Truffles Magazine

Grown up Mac & Cheese

In Food on January 24, 2012 at 12:46 pm

  Photo Source

Here is another childhood favorite for most, with an adult spin on it. Ina incorporates Gruyere cheese and bacon baked to perfection. This would be a great item to have when entertaining company or accompanying a family meal.

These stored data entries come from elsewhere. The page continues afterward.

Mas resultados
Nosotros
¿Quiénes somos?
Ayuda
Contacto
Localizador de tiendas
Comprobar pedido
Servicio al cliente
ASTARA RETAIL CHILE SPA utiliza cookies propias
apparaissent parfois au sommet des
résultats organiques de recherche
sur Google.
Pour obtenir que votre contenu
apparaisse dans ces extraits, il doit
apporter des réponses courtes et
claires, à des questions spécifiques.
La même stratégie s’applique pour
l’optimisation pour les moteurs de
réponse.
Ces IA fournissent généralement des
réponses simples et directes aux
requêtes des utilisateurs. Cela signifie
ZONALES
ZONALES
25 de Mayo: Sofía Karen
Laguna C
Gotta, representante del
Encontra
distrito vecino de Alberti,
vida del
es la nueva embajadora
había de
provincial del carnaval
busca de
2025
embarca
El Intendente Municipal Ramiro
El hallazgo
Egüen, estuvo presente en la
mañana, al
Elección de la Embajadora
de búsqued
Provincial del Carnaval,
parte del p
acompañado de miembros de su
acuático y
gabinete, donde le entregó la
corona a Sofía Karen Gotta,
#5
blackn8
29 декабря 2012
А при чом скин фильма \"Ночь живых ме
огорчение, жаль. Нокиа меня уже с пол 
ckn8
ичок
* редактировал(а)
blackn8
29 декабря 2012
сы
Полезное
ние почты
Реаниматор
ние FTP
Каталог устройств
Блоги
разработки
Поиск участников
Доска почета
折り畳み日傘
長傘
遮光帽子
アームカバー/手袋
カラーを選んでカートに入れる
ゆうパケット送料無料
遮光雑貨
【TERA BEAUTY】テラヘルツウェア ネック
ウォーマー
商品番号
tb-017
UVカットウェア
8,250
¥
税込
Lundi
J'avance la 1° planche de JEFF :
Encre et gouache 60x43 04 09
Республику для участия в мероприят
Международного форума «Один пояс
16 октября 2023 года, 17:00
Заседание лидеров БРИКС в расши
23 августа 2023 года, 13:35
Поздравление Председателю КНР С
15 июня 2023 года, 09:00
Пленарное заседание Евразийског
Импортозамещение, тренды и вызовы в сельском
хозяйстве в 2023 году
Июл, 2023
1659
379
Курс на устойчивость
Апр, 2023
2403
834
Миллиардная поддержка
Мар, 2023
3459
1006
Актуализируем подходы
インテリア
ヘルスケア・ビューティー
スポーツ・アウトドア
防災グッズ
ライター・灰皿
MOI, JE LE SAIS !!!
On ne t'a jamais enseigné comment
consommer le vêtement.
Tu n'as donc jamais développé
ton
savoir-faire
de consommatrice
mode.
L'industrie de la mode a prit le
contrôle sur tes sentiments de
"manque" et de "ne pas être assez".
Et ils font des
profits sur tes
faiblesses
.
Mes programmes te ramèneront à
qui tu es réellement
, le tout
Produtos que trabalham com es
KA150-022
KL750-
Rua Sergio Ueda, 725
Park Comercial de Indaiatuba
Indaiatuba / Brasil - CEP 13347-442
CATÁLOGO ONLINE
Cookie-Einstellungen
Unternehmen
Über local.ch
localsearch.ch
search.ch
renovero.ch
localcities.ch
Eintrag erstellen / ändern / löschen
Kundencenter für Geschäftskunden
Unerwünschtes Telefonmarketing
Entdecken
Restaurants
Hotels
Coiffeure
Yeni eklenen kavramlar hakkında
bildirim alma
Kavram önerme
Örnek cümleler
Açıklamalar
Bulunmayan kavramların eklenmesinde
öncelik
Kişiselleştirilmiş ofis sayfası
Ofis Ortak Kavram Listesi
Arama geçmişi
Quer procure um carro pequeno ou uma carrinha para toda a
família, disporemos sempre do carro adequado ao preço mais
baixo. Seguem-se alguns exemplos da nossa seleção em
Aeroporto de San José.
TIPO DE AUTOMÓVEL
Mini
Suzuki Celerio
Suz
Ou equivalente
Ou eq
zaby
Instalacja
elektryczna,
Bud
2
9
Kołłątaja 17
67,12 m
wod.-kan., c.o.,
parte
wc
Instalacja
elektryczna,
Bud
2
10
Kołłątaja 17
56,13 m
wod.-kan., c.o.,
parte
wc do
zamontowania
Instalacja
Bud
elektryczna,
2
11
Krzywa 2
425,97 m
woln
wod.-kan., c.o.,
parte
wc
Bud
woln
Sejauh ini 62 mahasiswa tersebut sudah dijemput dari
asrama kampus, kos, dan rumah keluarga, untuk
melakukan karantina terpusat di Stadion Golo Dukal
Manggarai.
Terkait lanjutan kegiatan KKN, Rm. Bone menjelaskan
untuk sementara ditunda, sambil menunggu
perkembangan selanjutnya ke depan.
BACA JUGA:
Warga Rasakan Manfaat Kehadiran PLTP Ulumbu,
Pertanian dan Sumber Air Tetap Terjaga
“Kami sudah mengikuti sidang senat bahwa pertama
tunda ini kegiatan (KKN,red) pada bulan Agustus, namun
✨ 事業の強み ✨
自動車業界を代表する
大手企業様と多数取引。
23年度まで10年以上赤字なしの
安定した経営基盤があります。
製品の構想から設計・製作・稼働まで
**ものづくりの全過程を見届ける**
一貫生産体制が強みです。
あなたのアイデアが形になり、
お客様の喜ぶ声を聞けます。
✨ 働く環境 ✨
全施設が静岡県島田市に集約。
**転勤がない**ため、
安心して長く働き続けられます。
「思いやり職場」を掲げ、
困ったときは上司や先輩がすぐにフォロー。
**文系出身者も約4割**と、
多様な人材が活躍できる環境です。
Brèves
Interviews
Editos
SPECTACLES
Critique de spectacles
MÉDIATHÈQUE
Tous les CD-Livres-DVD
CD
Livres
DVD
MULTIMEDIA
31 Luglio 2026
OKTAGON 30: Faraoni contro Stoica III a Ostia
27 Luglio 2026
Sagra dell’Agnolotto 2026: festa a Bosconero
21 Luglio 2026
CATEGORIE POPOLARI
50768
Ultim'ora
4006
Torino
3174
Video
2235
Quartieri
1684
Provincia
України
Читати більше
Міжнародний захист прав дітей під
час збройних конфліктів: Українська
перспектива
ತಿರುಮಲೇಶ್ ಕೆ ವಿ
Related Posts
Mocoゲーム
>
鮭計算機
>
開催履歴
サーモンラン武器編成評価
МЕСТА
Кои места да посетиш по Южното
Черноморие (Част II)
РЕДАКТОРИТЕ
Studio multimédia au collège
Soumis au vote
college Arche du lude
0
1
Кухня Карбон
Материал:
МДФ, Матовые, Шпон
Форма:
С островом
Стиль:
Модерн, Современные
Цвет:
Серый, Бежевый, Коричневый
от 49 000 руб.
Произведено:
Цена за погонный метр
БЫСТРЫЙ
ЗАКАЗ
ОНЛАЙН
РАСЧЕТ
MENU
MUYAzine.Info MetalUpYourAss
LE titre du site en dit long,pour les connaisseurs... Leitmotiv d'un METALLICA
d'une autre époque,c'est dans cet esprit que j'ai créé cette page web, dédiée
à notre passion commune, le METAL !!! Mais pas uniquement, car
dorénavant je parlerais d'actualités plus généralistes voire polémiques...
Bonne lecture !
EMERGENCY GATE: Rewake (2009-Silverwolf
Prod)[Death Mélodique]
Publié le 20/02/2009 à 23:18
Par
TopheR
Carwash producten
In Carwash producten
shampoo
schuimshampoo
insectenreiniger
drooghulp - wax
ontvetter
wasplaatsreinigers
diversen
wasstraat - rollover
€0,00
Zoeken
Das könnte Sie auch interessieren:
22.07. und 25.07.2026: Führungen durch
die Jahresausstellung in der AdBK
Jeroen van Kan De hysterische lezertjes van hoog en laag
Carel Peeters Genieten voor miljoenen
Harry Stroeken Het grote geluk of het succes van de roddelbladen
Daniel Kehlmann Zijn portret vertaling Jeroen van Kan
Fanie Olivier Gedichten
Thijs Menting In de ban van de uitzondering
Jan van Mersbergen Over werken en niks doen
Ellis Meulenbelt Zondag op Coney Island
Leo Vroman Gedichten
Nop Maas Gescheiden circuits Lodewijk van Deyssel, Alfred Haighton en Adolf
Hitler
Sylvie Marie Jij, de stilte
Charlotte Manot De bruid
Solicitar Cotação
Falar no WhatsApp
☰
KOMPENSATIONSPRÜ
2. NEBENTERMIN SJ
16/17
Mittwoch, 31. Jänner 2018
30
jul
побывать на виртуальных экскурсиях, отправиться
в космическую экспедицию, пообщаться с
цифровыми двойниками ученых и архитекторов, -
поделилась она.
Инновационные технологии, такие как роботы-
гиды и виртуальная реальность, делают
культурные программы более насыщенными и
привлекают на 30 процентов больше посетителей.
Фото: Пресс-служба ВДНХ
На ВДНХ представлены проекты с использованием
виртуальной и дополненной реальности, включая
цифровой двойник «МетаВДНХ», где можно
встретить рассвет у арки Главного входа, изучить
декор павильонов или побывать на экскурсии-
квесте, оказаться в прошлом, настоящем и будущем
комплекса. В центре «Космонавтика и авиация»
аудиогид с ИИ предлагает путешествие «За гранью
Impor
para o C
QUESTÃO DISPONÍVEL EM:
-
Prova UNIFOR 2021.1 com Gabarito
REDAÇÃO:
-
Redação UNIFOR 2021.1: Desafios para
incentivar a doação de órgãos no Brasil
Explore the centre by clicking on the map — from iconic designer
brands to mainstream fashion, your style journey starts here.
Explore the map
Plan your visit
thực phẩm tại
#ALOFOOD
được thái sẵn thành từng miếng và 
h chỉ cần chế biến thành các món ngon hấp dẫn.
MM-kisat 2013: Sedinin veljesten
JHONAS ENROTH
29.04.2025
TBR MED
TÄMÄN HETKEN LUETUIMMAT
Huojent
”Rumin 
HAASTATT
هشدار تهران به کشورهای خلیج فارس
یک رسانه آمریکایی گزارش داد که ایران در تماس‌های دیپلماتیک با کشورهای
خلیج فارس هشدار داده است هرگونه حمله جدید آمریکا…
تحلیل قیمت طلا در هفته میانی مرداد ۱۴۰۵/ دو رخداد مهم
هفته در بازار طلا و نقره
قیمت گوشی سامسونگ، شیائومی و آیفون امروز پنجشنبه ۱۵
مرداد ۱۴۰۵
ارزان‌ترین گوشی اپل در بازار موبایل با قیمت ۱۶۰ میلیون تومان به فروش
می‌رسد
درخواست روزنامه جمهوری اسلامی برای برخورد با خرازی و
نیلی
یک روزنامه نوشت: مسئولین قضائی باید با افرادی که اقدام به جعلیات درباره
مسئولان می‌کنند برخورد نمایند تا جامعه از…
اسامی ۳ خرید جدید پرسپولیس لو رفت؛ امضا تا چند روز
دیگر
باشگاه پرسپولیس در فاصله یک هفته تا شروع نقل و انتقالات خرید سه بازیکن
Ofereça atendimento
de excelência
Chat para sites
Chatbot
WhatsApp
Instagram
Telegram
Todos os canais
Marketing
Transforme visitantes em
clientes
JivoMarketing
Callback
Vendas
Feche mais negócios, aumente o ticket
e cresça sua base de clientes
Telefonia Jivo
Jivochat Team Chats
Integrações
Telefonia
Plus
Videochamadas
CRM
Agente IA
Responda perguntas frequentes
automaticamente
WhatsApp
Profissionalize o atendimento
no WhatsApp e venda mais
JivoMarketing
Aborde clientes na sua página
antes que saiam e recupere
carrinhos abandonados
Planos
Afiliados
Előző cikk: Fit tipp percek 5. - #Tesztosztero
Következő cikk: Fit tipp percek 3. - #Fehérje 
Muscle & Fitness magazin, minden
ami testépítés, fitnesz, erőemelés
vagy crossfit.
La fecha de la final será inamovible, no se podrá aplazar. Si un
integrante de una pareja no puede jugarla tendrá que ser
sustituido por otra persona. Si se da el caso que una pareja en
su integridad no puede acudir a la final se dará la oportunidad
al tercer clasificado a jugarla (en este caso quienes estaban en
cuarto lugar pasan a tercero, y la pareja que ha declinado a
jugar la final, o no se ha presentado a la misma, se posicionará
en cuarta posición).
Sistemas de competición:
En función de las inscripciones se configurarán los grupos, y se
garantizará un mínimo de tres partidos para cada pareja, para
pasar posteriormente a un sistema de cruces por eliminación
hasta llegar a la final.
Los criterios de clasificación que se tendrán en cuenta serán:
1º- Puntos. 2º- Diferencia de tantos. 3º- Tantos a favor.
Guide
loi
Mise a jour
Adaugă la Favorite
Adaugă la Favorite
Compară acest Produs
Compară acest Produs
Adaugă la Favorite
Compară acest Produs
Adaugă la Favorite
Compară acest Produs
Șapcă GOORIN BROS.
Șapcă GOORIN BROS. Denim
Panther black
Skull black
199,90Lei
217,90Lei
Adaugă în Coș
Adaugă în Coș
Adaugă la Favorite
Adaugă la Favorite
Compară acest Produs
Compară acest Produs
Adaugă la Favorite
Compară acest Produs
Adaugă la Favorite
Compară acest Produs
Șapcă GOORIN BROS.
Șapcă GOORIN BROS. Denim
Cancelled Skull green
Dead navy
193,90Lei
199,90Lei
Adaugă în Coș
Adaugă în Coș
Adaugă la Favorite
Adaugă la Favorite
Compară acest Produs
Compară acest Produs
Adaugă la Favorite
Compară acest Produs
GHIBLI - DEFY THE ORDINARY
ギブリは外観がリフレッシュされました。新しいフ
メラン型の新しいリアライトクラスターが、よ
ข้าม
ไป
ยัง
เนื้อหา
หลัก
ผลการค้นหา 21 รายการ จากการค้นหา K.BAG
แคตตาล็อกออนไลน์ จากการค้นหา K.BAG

This recipe is courtesy of Ina Garten and Food Network

Ingredients

  • 4 ounces thick-sliced bacon
  • Vegetable oil
  • Kosher salt
  • 2 cups elbow macaroni or cavatappi
  • 1 1/2 cups milk
  • 2 tablespoons unsalted butter
  • 2 tablespoons all-purpose flour
  • 4 ounces Gruyere cheese, grated
  • 3 ounces extra-sharp Cheddar, grated
  • 2 ounces blue cheese, such as Roquefort, crumbled
  • 1/4 teaspoon freshly ground black pepper
  • Pinch nutmeg
  • 2 slices white sandwich bread, crusts removed
  • 2 tablespoons freshly chopped basil leaves

Directions

Preheat the oven to 400 degrees F.

Place a baking rack on a sheet pan and arrange the bacon in 1 layer on the baking rack. Bake for 15 to 20 minutes, until the bacon is crisp. Remove the pan carefully from the oven – there will be hot grease in the pan! Transfer the bacon to a plate lined with paper towels and crumble when it is cool enough to handle.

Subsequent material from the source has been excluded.